Industrial heat signals (satellite)

When the Industry layer is fully active, persistent thermal hotspots are overlaid from the same NASA FIRMS VIIRS pipeline used by the Fires layer. These are the clusters identified as fixed-point industrial sources — steel mills, gas flares, refineries — based on 7 days of orbital passes showing spatially compact (within 1.5 km radius) and temporally persistent (≥18 hour span) detections at the same location. Shown as red triangles at each confirmed industrial heat source. FRP (Fire Radiative Power in MW) and detection count are shown in the popup.

Assumptions & limitations

Site list is static — new facilities or closures since last update will not appear. Safeguard emissions are for FY 2022–23; the most recent full year available.

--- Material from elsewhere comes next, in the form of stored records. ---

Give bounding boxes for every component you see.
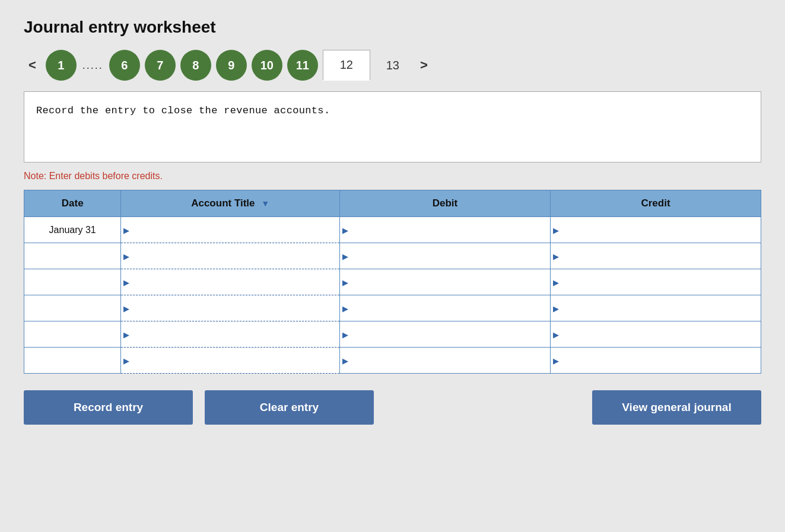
debit-cell-5[interactable]: ▶ [339,348,550,374]
debit-arrow-icon-3: ▶ [342,304,348,313]
credit-input-4[interactable] [551,321,761,347]
record-entry-button[interactable]: Record entry [24,390,193,425]
buttons-row: Record entry Clear entry View general jo… [24,390,761,425]
table-row: ▶▶▶ [24,295,761,321]
table-row: ▶▶▶ [24,243,761,269]
date-cell-5 [24,348,121,374]
journal-table: Date Account Title ▼ Debit Credit Januar… [24,190,761,374]
debit-input-4[interactable] [340,321,550,347]
page-10[interactable]: 10 [252,50,282,81]
account-cell-5[interactable]: ▶ [121,348,340,374]
credit-cell-4[interactable]: ▶ [550,321,761,348]
page-title: Journal entry worksheet [24,18,761,37]
page-7[interactable]: 7 [145,50,176,81]
col-account-title: Account Title ▼ [121,190,340,217]
next-arrow[interactable]: > [415,56,433,74]
credit-input-0[interactable] [551,217,761,243]
debit-input-3[interactable] [340,295,550,321]
credit-cell-5[interactable]: ▶ [550,348,761,374]
page-11[interactable]: 11 [287,50,318,81]
row-arrow-icon-4: ▶ [123,330,129,339]
account-input-3[interactable] [121,295,339,321]
debit-input-5[interactable] [340,348,550,373]
account-dropdown-icon[interactable]: ▼ [261,199,269,208]
col-credit: Credit [550,190,761,217]
debit-input-1[interactable] [340,243,550,269]
debit-cell-4[interactable]: ▶ [339,321,550,348]
description-text: Record the entry to close the revenue ac… [36,105,330,116]
page-12-tab[interactable]: 12 [323,50,370,81]
debit-input-0[interactable] [340,217,550,243]
credit-cell-2[interactable]: ▶ [550,269,761,295]
debit-arrow-icon-4: ▶ [342,330,348,339]
table-row: ▶▶▶ [24,269,761,295]
credit-arrow-icon-0: ▶ [553,225,559,234]
debit-cell-3[interactable]: ▶ [339,295,550,321]
debit-arrow-icon-1: ▶ [342,251,348,260]
note-text: Note: Enter debits before credits. [24,171,761,181]
table-row: ▶▶▶ [24,348,761,374]
page-13-tab[interactable]: 13 [375,50,411,81]
row-arrow-icon-1: ▶ [123,251,129,260]
table-row: January 31▶▶▶ [24,217,761,243]
row-arrow-icon-3: ▶ [123,304,129,313]
page-6[interactable]: 6 [109,50,140,81]
debit-cell-0[interactable]: ▶ [339,217,550,243]
page-1[interactable]: 1 [46,50,77,81]
date-cell-0: January 31 [24,217,121,243]
account-cell-2[interactable]: ▶ [121,269,340,295]
debit-cell-2[interactable]: ▶ [339,269,550,295]
credit-cell-0[interactable]: ▶ [550,217,761,243]
debit-arrow-icon-5: ▶ [342,356,348,365]
prev-arrow[interactable]: < [24,56,41,74]
pagination: < 1 ..... 6 7 8 9 10 11 12 13 > [24,50,761,81]
credit-cell-1[interactable]: ▶ [550,243,761,269]
account-input-5[interactable] [121,348,339,373]
debit-input-2[interactable] [340,269,550,295]
table-row: ▶▶▶ [24,321,761,348]
account-cell-0[interactable]: ▶ [121,217,340,243]
account-input-1[interactable] [121,243,339,269]
account-input-2[interactable] [121,269,339,295]
credit-arrow-icon-2: ▶ [553,278,559,286]
description-box: Record the entry to close the revenue ac… [24,91,761,163]
credit-arrow-icon-1: ▶ [553,251,559,260]
credit-input-2[interactable] [551,269,761,295]
date-cell-4 [24,321,121,348]
account-input-0[interactable] [121,217,339,243]
credit-arrow-icon-5: ▶ [553,356,559,365]
account-input-4[interactable] [121,321,339,347]
date-cell-2 [24,269,121,295]
row-arrow-icon-0: ▶ [123,225,129,234]
credit-input-5[interactable] [551,348,761,373]
col-debit: Debit [339,190,550,217]
dots: ..... [82,59,103,72]
credit-cell-3[interactable]: ▶ [550,295,761,321]
account-cell-4[interactable]: ▶ [121,321,340,348]
view-general-journal-button[interactable]: View general journal [592,390,761,425]
row-arrow-icon-2: ▶ [123,278,129,286]
col-date: Date [24,190,121,217]
debit-cell-1[interactable]: ▶ [339,243,550,269]
row-arrow-icon-5: ▶ [123,356,129,365]
page-9[interactable]: 9 [216,50,247,81]
account-cell-1[interactable]: ▶ [121,243,340,269]
debit-arrow-icon-0: ▶ [342,225,348,234]
credit-input-1[interactable] [551,243,761,269]
date-cell-3 [24,295,121,321]
clear-entry-button[interactable]: Clear entry [205,390,374,425]
credit-arrow-icon-4: ▶ [553,330,559,339]
credit-input-3[interactable] [551,295,761,321]
date-cell-1 [24,243,121,269]
credit-arrow-icon-3: ▶ [553,304,559,313]
debit-arrow-icon-2: ▶ [342,278,348,286]
account-cell-3[interactable]: ▶ [121,295,340,321]
page-8[interactable]: 8 [180,50,211,81]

Emissions figures are for the whole facility, not split by process or product. Climate Trace estimates carry wider uncertainty than statutory Safeguard figures. Industrial heat signals depend on cloud-free VIIRS passes; heavily cloud-covered periods may produce incomplete coverage.

Oil & Gas

Static databaseGeoscience AustraliaNOPTAAERA 2024CER Safeguard

Basin polygons

Approximate outlines of Australia's major sedimentary petroleum basins, with status (producing, development, exploration), resource type (gas, oil, oil & gas, coal seam gas, gas condensate), major fields, and operators. Sources are Geoscience Australia, NOPTA (National Offshore Petroleum Titles Administrator), and the Australian Energy Resource Assessment 2024. These are drawn as approximate display polygons, not exact regulatory survey boundaries.

Pipelines

A static linestring dataset of major gas transmission pipelines — including the Dampier–Bunbury Natural Gas Pipeline (DBNGP), Eastern Gas Pipeline, South West Queensland Pipeline, and others — with operator, length, and daily throughput capacity where known.

LNG terminals & oil refineries

LNG export facilities and oil refineries are drawn from the same curated industry site database as the Industry layer, filtered to those categories. Popup cards show capacity (Mtpa for LNG, barrels/day for oil refineries, TJ/day for onshore gas plants), number of processing trains, feedstock, equity partner breakdown, and emissions (Safeguard or Climate Trace, same methodology as the Industry layer).

Assumptions & limitations

All data is static. Basin outlines are for orientation — do not use for regulatory or title research. Pipeline routes are approximate centrelines; exact alignments are not published. Facility capacities reflect nameplate design capacity, not actual throughput.

Floods

NASA GIBSVIIRSBOM Warnings APIArcGISRiver network

Three layers in one

The Floods layer combines three independent data sources rendered on top of each other: a NASA satellite raster showing actual inundation extent, BOM warning zone polygons, and a river network overlay for spatial context.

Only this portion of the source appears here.